**Aim of the exercise:**
The result should be the line with "see your options (316, 1966)" followed by every remaining line of the entries, each reproduced exactly, with nothing else.

Records for the exercise: Begin

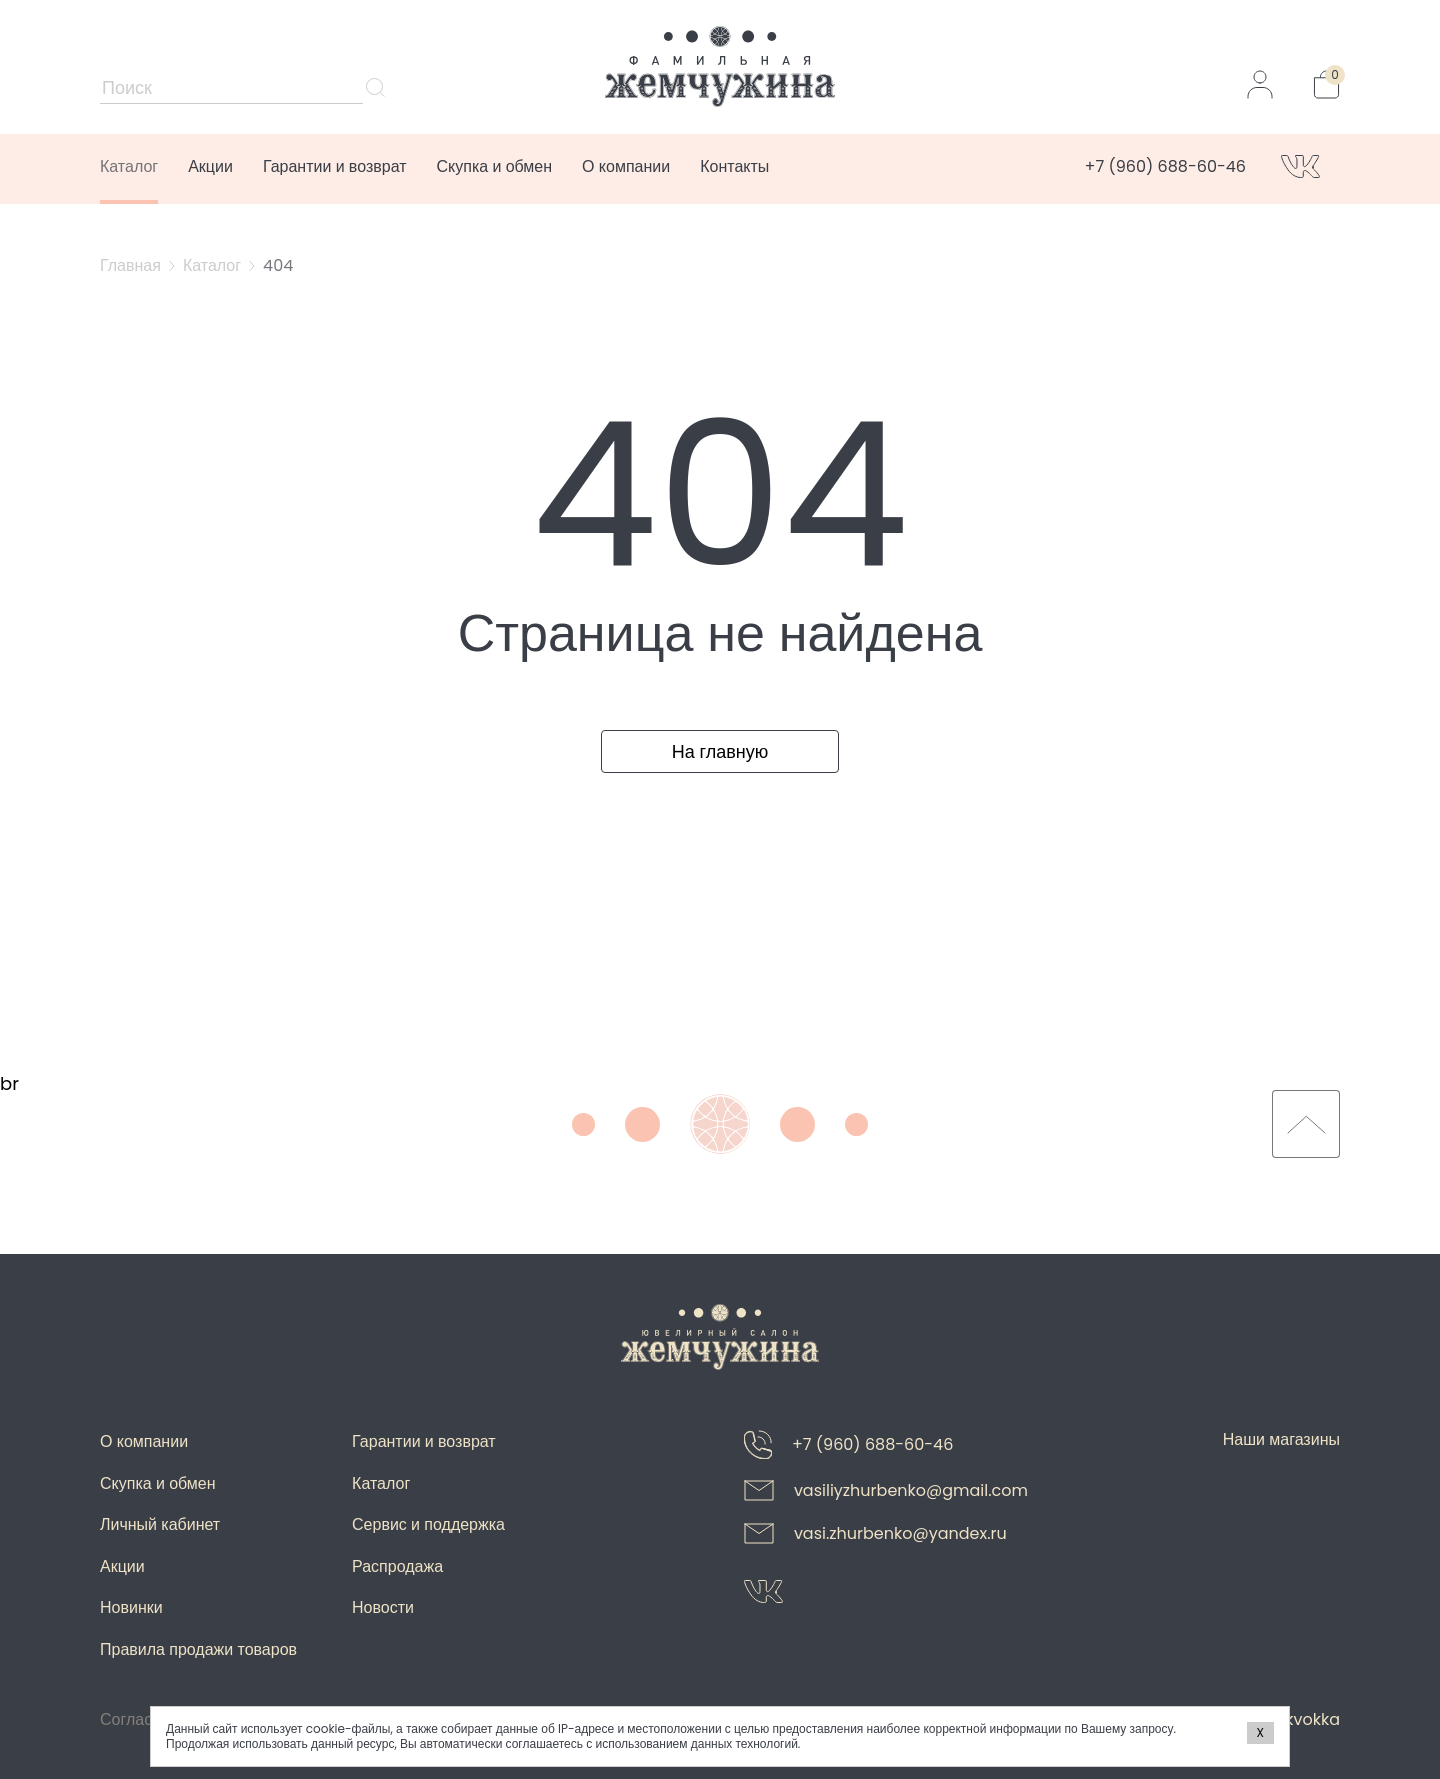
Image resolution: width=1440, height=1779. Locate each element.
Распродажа (397, 1566)
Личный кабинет (160, 1524)
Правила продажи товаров (198, 1649)
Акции (210, 166)
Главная (130, 265)
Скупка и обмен (495, 166)
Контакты (734, 166)
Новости (383, 1607)
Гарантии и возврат (335, 166)
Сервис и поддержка (428, 1524)
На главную (720, 751)
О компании (626, 166)
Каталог (129, 166)
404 (278, 265)
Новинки (131, 1607)
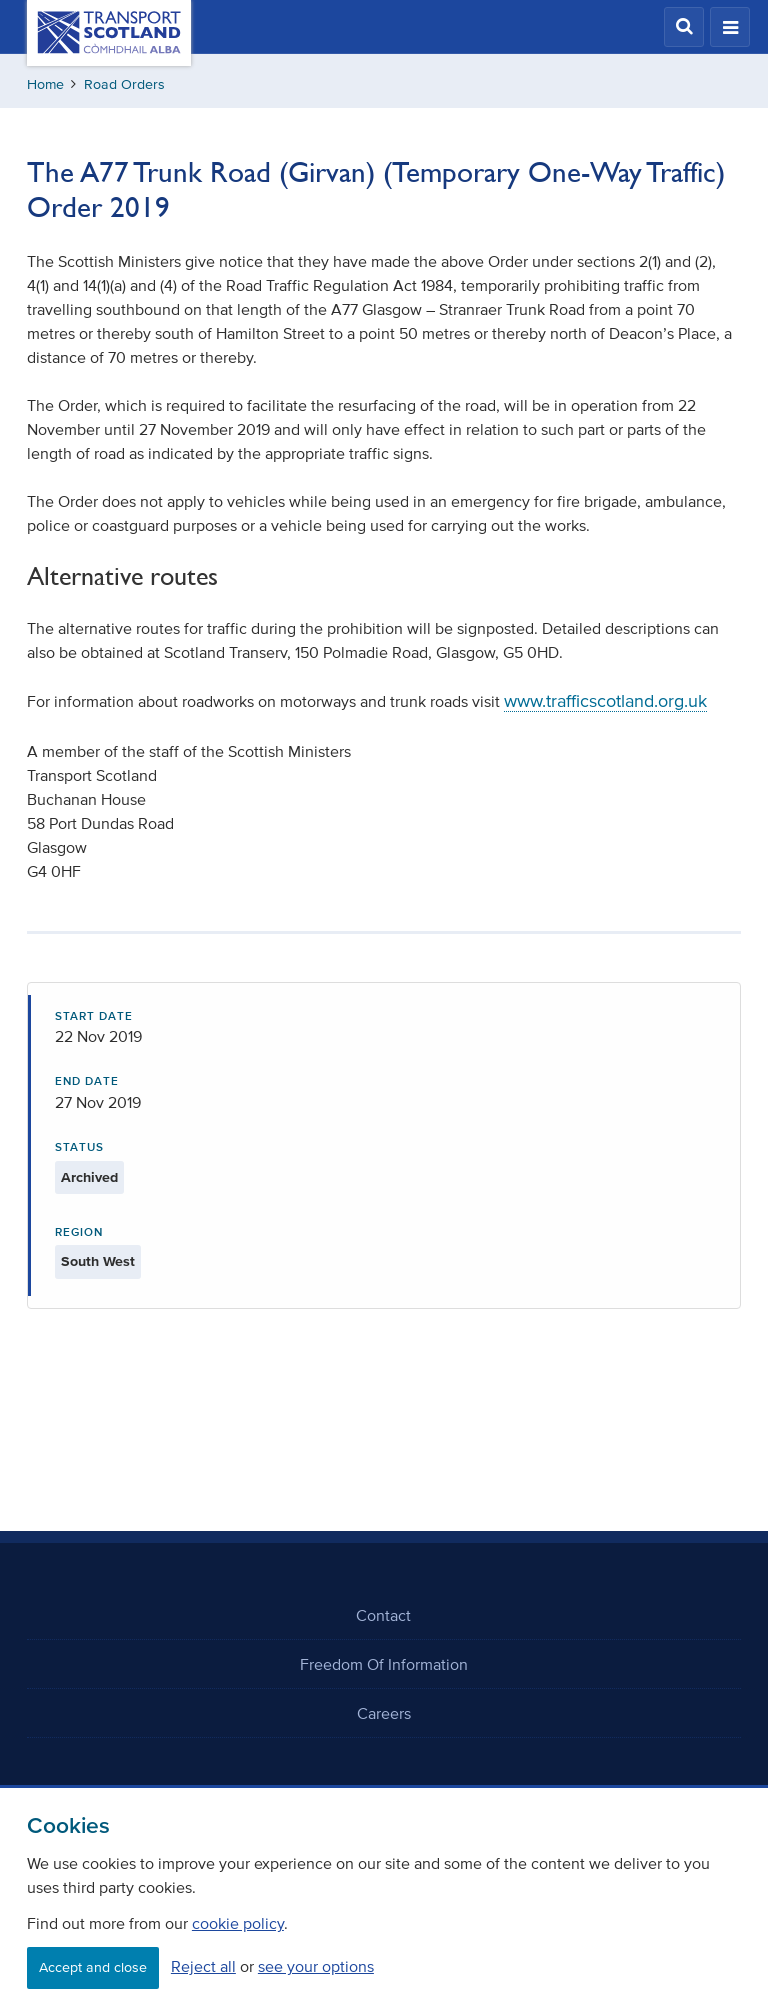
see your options (316, 1966)
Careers (384, 1713)
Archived (89, 1177)
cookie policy (238, 1923)
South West (98, 1261)
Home (45, 84)
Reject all (203, 1966)
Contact (383, 1615)
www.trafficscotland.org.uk (605, 701)
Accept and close (93, 1967)
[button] (684, 27)
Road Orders (124, 84)
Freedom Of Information (384, 1664)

Records for the exercise: End

**Solution to this task:**
see your options (316, 1966)
Careers (384, 1713)
Archived (89, 1177)
cookie policy (238, 1923)
South West (98, 1261)
Home (45, 84)
Reject all (203, 1966)
Contact (383, 1615)
www.trafficscotland.org.uk (605, 701)
Accept and close (93, 1967)
[button] (684, 27)
Road Orders (124, 84)
Freedom Of Information (384, 1664)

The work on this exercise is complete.